[Opening DATA SHOWN section]
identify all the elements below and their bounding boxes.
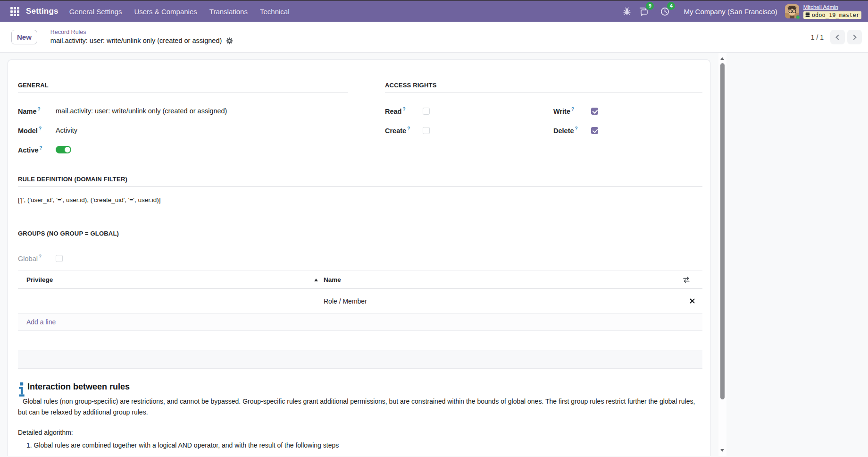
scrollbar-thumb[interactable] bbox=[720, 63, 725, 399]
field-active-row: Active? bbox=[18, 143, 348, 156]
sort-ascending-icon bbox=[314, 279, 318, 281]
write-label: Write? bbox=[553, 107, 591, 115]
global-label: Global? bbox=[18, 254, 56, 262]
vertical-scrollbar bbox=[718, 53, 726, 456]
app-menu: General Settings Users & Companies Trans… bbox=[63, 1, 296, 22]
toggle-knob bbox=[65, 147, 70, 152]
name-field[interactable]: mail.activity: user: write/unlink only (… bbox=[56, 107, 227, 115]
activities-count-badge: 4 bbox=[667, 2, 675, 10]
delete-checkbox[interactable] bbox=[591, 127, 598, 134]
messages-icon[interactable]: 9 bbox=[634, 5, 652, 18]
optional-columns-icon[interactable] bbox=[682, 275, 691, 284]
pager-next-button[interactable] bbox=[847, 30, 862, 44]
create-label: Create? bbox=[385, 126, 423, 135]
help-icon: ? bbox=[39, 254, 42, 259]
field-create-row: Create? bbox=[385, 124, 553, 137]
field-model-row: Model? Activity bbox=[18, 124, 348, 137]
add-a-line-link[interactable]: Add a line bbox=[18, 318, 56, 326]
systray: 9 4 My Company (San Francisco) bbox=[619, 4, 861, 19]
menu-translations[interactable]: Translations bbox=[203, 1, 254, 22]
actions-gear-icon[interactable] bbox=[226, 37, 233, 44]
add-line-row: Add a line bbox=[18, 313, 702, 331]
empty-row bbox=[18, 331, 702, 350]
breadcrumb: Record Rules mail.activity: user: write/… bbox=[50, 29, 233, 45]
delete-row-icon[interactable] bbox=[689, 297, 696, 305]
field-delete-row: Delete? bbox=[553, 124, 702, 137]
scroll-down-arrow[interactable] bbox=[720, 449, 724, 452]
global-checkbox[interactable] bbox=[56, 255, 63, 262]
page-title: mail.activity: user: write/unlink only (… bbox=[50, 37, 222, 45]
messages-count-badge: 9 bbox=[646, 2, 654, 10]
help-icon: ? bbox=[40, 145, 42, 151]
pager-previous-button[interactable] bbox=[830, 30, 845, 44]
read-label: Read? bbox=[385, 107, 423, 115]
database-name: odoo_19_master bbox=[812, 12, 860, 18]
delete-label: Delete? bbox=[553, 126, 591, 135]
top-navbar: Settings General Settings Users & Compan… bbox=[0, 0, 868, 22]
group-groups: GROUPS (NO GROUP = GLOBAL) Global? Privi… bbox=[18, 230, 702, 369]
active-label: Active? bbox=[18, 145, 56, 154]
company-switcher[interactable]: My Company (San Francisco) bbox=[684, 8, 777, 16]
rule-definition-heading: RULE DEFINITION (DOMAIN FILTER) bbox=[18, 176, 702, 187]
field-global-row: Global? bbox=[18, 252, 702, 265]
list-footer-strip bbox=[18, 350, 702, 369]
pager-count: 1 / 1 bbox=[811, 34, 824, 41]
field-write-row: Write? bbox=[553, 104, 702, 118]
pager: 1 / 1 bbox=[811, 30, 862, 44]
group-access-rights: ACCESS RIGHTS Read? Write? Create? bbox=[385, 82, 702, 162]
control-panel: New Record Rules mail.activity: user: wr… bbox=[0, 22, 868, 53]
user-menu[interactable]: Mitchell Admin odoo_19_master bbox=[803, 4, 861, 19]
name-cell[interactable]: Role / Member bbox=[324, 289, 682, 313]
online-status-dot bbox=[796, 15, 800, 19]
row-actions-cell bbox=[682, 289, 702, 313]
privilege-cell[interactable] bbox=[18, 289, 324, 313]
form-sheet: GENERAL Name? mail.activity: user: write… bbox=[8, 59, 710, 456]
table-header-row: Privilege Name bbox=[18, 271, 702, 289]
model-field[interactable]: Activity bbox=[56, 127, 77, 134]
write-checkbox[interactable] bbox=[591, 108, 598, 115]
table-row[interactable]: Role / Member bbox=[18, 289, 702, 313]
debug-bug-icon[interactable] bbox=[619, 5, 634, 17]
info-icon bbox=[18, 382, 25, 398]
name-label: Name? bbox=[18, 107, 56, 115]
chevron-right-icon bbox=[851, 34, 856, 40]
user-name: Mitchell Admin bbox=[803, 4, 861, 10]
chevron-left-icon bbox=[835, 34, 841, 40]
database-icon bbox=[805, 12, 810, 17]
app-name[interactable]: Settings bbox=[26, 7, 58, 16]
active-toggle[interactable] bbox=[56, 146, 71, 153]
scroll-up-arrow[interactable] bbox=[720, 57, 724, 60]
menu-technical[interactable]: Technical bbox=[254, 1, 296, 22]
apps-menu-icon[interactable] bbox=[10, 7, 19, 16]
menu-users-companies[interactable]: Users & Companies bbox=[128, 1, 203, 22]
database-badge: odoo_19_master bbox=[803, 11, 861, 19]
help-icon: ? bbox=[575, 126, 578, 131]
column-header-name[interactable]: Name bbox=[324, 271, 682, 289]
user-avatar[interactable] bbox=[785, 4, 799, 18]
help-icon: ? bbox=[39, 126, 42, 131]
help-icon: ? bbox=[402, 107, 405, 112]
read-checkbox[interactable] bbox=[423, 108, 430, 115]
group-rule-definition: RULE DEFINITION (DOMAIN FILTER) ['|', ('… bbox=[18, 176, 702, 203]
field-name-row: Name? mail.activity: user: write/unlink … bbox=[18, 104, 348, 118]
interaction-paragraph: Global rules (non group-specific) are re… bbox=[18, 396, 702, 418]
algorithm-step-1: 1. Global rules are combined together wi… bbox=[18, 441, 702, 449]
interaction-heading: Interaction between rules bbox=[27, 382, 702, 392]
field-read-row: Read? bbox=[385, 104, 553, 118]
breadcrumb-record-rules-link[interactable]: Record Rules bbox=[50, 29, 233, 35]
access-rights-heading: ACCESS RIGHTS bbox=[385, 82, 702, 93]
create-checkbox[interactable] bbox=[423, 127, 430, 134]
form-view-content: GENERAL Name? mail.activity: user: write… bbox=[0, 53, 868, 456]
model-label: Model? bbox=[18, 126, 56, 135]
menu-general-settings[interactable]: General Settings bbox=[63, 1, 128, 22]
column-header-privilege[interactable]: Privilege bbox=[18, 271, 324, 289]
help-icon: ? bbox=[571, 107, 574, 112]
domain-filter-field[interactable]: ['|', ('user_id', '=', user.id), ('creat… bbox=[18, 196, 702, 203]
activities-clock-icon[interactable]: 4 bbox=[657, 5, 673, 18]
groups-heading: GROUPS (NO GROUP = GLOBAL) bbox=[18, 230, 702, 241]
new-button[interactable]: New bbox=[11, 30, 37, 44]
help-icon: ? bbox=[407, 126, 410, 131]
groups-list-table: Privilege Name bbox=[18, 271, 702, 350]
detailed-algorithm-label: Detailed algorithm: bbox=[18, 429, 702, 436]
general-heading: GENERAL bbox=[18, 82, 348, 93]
[Closing DATA SHOWN section]
GOAL OF THE EXERCISE: Word for word, give back each entry from above, but skip any picture.

FINAL ANSWER:
identify all the elements below and their bounding boxes.
scrollbar-thumb[interactable] bbox=[720, 63, 725, 399]
field-active-row: Active? bbox=[18, 143, 348, 156]
sort-ascending-icon bbox=[314, 279, 318, 281]
write-label: Write? bbox=[553, 107, 591, 115]
global-label: Global? bbox=[18, 254, 56, 262]
vertical-scrollbar bbox=[718, 53, 726, 456]
app-menu: General Settings Users & Companies Trans… bbox=[63, 1, 296, 22]
toggle-knob bbox=[65, 147, 70, 152]
name-field[interactable]: mail.activity: user: write/unlink only (… bbox=[56, 107, 227, 115]
activities-count-badge: 4 bbox=[667, 2, 675, 10]
delete-checkbox[interactable] bbox=[591, 127, 598, 134]
messages-icon[interactable]: 9 bbox=[634, 5, 652, 18]
optional-columns-icon[interactable] bbox=[682, 275, 691, 284]
pager-next-button[interactable] bbox=[847, 30, 862, 44]
create-label: Create? bbox=[385, 126, 423, 135]
help-icon: ? bbox=[39, 254, 42, 259]
field-create-row: Create? bbox=[385, 124, 553, 137]
field-model-row: Model? Activity bbox=[18, 124, 348, 137]
add-a-line-link[interactable]: Add a line bbox=[18, 318, 56, 326]
systray: 9 4 My Company (San Francisco) bbox=[619, 4, 861, 19]
menu-translations[interactable]: Translations bbox=[203, 1, 254, 22]
actions-gear-icon[interactable] bbox=[226, 37, 233, 44]
add-line-row: Add a line bbox=[18, 313, 702, 331]
empty-row bbox=[18, 331, 702, 350]
breadcrumb: Record Rules mail.activity: user: write/… bbox=[50, 29, 233, 45]
delete-row-icon[interactable] bbox=[689, 297, 696, 305]
field-delete-row: Delete? bbox=[553, 124, 702, 137]
scroll-down-arrow[interactable] bbox=[720, 449, 724, 452]
global-checkbox[interactable] bbox=[56, 255, 63, 262]
page-title: mail.activity: user: write/unlink only (… bbox=[50, 37, 222, 45]
messages-count-badge: 9 bbox=[646, 2, 654, 10]
help-icon: ? bbox=[40, 145, 42, 151]
pager-previous-button[interactable] bbox=[830, 30, 845, 44]
read-label: Read? bbox=[385, 107, 423, 115]
database-name: odoo_19_master bbox=[812, 12, 860, 18]
delete-label: Delete? bbox=[553, 126, 591, 135]
top-navbar: Settings General Settings Users & Compan… bbox=[0, 0, 868, 22]
group-groups: GROUPS (NO GROUP = GLOBAL) Global? Privi… bbox=[18, 230, 702, 369]
active-label: Active? bbox=[18, 145, 56, 154]
company-switcher[interactable]: My Company (San Francisco) bbox=[684, 8, 777, 16]
rule-definition-heading: RULE DEFINITION (DOMAIN FILTER) bbox=[18, 176, 702, 187]
field-global-row: Global? bbox=[18, 252, 702, 265]
list-footer-strip bbox=[18, 350, 702, 369]
pager-count: 1 / 1 bbox=[811, 34, 824, 41]
field-write-row: Write? bbox=[553, 104, 702, 118]
pager: 1 / 1 bbox=[811, 30, 862, 44]
group-access-rights: ACCESS RIGHTS Read? Write? Create? bbox=[385, 82, 702, 162]
control-panel: New Record Rules mail.activity: user: wr… bbox=[0, 22, 868, 53]
user-menu[interactable]: Mitchell Admin odoo_19_master bbox=[803, 4, 861, 19]
name-cell[interactable]: Role / Member bbox=[324, 289, 682, 313]
online-status-dot bbox=[796, 15, 800, 19]
row-actions-cell bbox=[682, 289, 702, 313]
privilege-cell[interactable] bbox=[18, 289, 324, 313]
form-sheet: GENERAL Name? mail.activity: user: write… bbox=[8, 59, 710, 456]
table-header-row: Privilege Name bbox=[18, 271, 702, 289]
model-field[interactable]: Activity bbox=[56, 127, 77, 134]
write-checkbox[interactable] bbox=[591, 108, 598, 115]
table-row[interactable]: Role / Member bbox=[18, 289, 702, 313]
debug-bug-icon[interactable] bbox=[619, 5, 634, 17]
info-icon bbox=[18, 382, 25, 398]
name-label: Name? bbox=[18, 107, 56, 115]
chevron-right-icon bbox=[851, 34, 856, 40]
user-name: Mitchell Admin bbox=[803, 4, 861, 10]
chevron-left-icon bbox=[835, 34, 841, 40]
database-icon bbox=[805, 12, 810, 17]
app-name[interactable]: Settings bbox=[26, 7, 58, 16]
active-toggle[interactable] bbox=[56, 146, 71, 153]
scroll-up-arrow[interactable] bbox=[720, 57, 724, 60]
menu-technical[interactable]: Technical bbox=[254, 1, 296, 22]
apps-menu-icon[interactable] bbox=[10, 7, 19, 16]
menu-users-companies[interactable]: Users & Companies bbox=[128, 1, 203, 22]
database-badge: odoo_19_master bbox=[803, 11, 861, 19]
help-icon: ? bbox=[575, 126, 578, 131]
column-header-name[interactable]: Name bbox=[324, 271, 682, 289]
user-avatar[interactable] bbox=[785, 4, 799, 18]
help-icon: ? bbox=[39, 126, 42, 131]
help-icon: ? bbox=[402, 107, 405, 112]
read-checkbox[interactable] bbox=[423, 108, 430, 115]
group-rule-definition: RULE DEFINITION (DOMAIN FILTER) ['|', ('… bbox=[18, 176, 702, 203]
field-name-row: Name? mail.activity: user: write/unlink … bbox=[18, 104, 348, 118]
interaction-paragraph: Global rules (non group-specific) are re… bbox=[18, 396, 702, 418]
algorithm-step-1: 1. Global rules are combined together wi… bbox=[18, 441, 702, 449]
interaction-heading: Interaction between rules bbox=[27, 382, 702, 392]
field-read-row: Read? bbox=[385, 104, 553, 118]
breadcrumb-record-rules-link[interactable]: Record Rules bbox=[50, 29, 233, 35]
access-rights-heading: ACCESS RIGHTS bbox=[385, 82, 702, 93]
create-checkbox[interactable] bbox=[423, 127, 430, 134]
form-view-content: GENERAL Name? mail.activity: user: write… bbox=[0, 53, 868, 456]
model-label: Model? bbox=[18, 126, 56, 135]
menu-general-settings[interactable]: General Settings bbox=[63, 1, 128, 22]
column-header-privilege[interactable]: Privilege bbox=[18, 271, 324, 289]
help-icon: ? bbox=[571, 107, 574, 112]
domain-filter-field[interactable]: ['|', ('user_id', '=', user.id), ('creat… bbox=[18, 196, 702, 203]
activities-clock-icon[interactable]: 4 bbox=[657, 5, 673, 18]
groups-heading: GROUPS (NO GROUP = GLOBAL) bbox=[18, 230, 702, 241]
new-button[interactable]: New bbox=[11, 30, 37, 44]
help-icon: ? bbox=[407, 126, 410, 131]
groups-list-table: Privilege Name bbox=[18, 271, 702, 350]
detailed-algorithm-label: Detailed algorithm: bbox=[18, 429, 702, 436]
general-heading: GENERAL bbox=[18, 82, 348, 93]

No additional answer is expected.